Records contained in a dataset
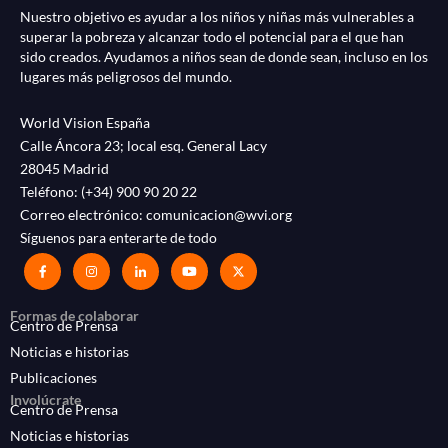
Nuestro objetivo es ayudar a los niños y niñas más vulnerables a
superar la pobreza y alcanzar todo el potencial para el que han
sido creados. Ayudamos a niños sean de donde sean, incluso en los
lugares más peligrosos del mundo.
World Vision España
Calle Áncora 23; local esq. General Lacy
28045 Madrid
Teléfono:
(+34) 900 90 20 22
Correo electrónico:
comunicacion@wvi.org
Síguenos para enterarte de todo
Formas de colaborar
Centro de Prensa
Noticias e historias
Publicaciones
Involúcrate
Centro de Prensa
Noticias e historias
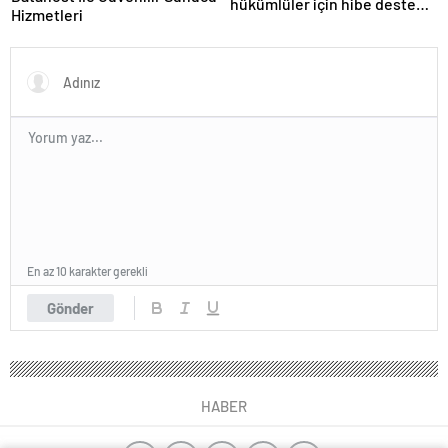
hükümlüler için hibe desteği
Hizmetleri
sağlanacak
En az 10 karakter gerekli
Gönder
HABER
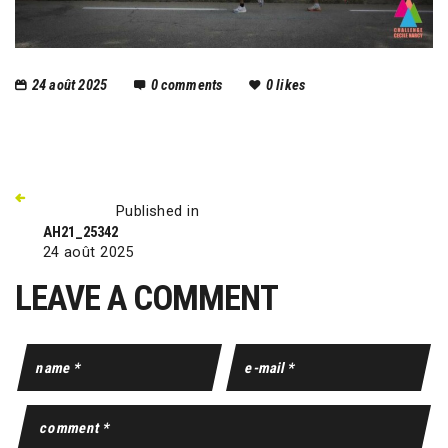
24 août 2025
0
comments
0
likes
Published in
AH21_25342
24 août 2025
LEAVE A COMMENT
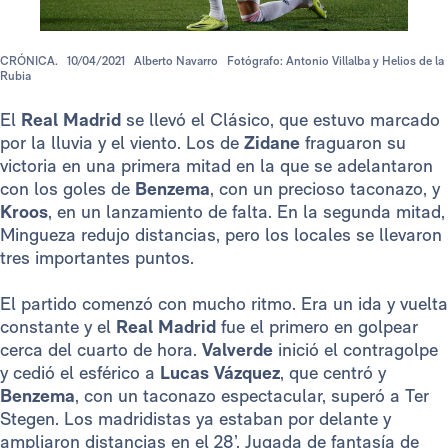
CRÓNICA.
10/04/2021
Alberto Navarro
Fotógrafo: Antonio Villalba y Helios de la
Rubia
El
Real Madrid
se llevó el Clásico, que estuvo marcado
por la lluvia y el viento. Los de
Zidane
fraguaron su
victoria en una primera mitad en la que se adelantaron
con los goles de
Benzema
, con un precioso taconazo, y
Kroos
, en un lanzamiento de falta. En la segunda mitad,
Mingueza redujo distancias, pero los locales se llevaron
tres importantes puntos.
El partido comenzó con mucho ritmo. Era un ida y vuelta
constante y el
Real Madrid
fue el primero en golpear
cerca del cuarto de hora.
Valverde
inició el contragolpe
y cedió el esférico a
Lucas Vázquez
, que centró y
Benzema
, con un taconazo espectacular, superó a Ter
Stegen. Los madridistas ya estaban por delante y
ampliaron distancias en el 28’. Jugada de fantasía de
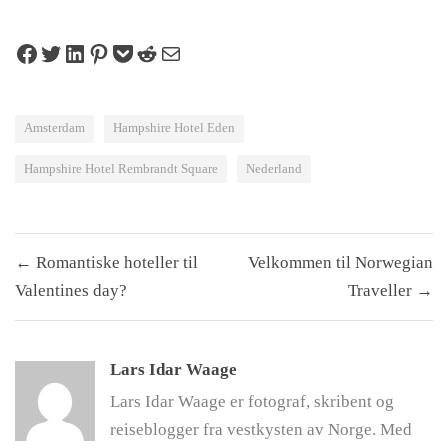
Share on Facebook
Tweet on Twitter
Share on LinkedIn
Pin on Pinterest
Save to pocket
Share on Reddit
Share via Email
Amsterdam
Hampshire Hotel Eden
Hampshire Hotel Rembrandt Square
Nederland
Innleggsnavigasjon
← Romantiske hoteller til
Velkommen til Norwegian
Valentines day?
Traveller →
Lars Idar Waage
Lars Idar Waage er fotograf, skribent og
reiseblogger fra vestkysten av Norge. Med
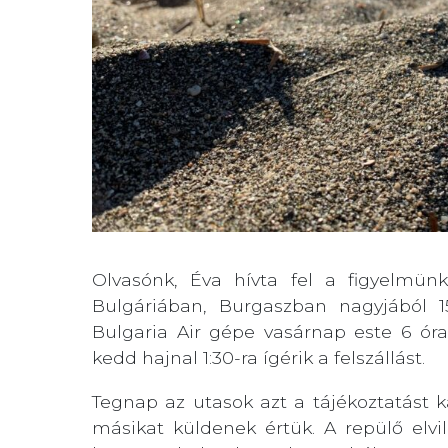
Olvasónk, Éva hívta fel a figyelmü
Bulgáriában, Burgaszban nagyjából 
Bulgaria Air gépe vasárnap este 6 ór
kedd hajnal 1:30-ra ígérik a felszállást.
Tegnap az utasok azt a tájékoztatást 
másikat küldenek értük. A repülő elvi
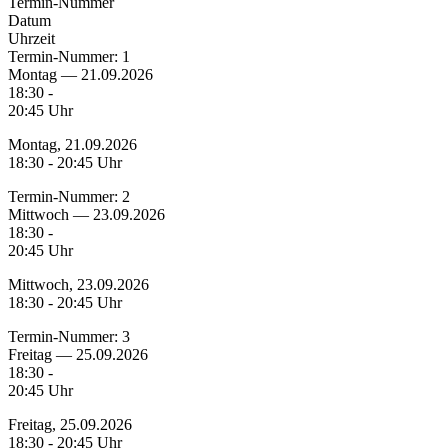
Termin-Nummer
Datum
Uhrzeit
Termin-Nummer:
1
Montag — 21.09.2026
18:30 -
20:45 Uhr
Montag, 21.09.2026
18:30 - 20:45 Uhr
Termin-Nummer:
2
Mittwoch — 23.09.2026
18:30 -
20:45 Uhr
Mittwoch, 23.09.2026
18:30 - 20:45 Uhr
Termin-Nummer:
3
Freitag — 25.09.2026
18:30 -
20:45 Uhr
Freitag, 25.09.2026
18:30 - 20:45 Uhr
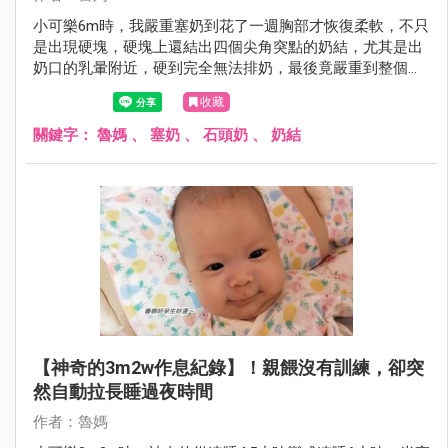
小可樂6m時，我嚴重塞奶到花了一週胸部才恢復柔軟，不只
是出現硬塊，硬塊上還結出四個尖角突點的奶結，尤其是出
奶口的乳暈附近，硬到完全無法排奶，最後竟嚴重到整個奶
都變成大石頭，拯救塞奶石頭奶奶結的辦法，我分享在文章
收藏
裡，分享給需要的偉大母奶媽媽們。
關鍵字：
魯媽
、
塞奶
、
石頭奶
、
奶結
【神奇的3m2w作息紀錄】！親餵沒有訓練，卻突
然自動拉長睡過夜時間
作者：魯媽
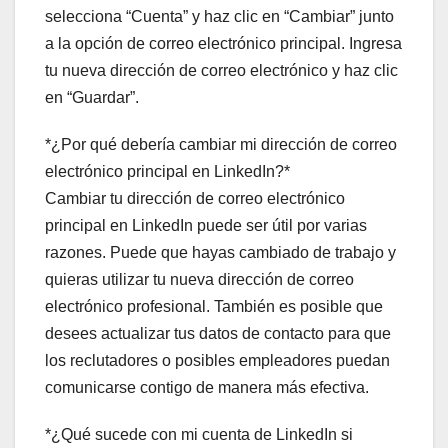
selecciona “Cuenta” y haz clic en “Cambiar” junto
a la opción de correo electrónico principal. Ingresa
tu nueva dirección de correo electrónico y haz clic
en “Guardar”.
*¿Por qué debería cambiar mi dirección de correo
electrónico principal en LinkedIn?*
Cambiar tu dirección de correo electrónico
principal en LinkedIn puede ser útil por varias
razones. Puede que hayas cambiado de trabajo y
quieras utilizar tu nueva dirección de correo
electrónico profesional. También es posible que
desees actualizar tus datos de contacto para que
los reclutadores o posibles empleadores puedan
comunicarse contigo de manera más efectiva.
*¿Qué sucede con mi cuenta de LinkedIn si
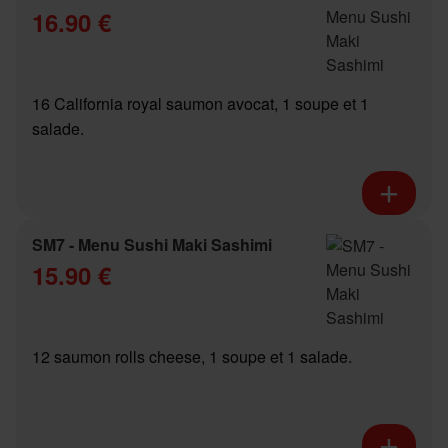
16.90 €
16 California royal saumon avocat, 1 soupe et 1
salade.
SM7 - Menu Sushi Maki Sashimi
15.90 €
12 saumon rolls cheese, 1 soupe et 1 salade.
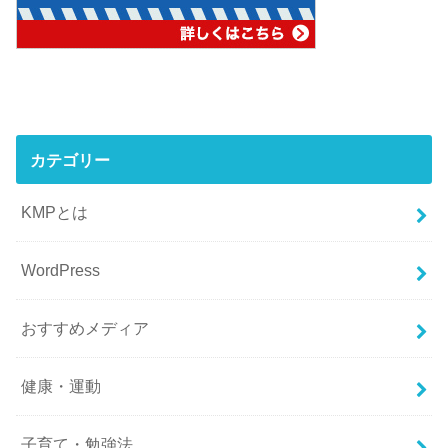
カテゴリー
KMPとは
WordPress
おすすめメディア
健康・運動
子育て・勉強法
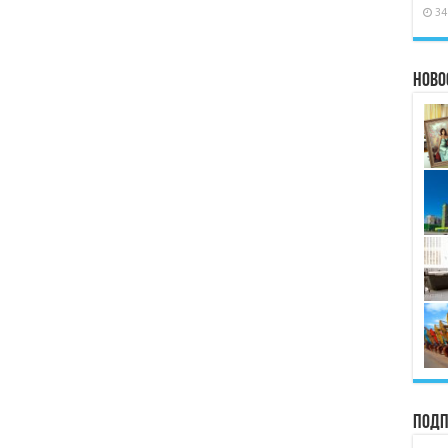
34
Ново
Подп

How to complete this task
In the entries above, find each line with the word "Idar" and show it.

Worked solution
Lars Idar Waage
Lars Idar Waage er fotograf, skribent og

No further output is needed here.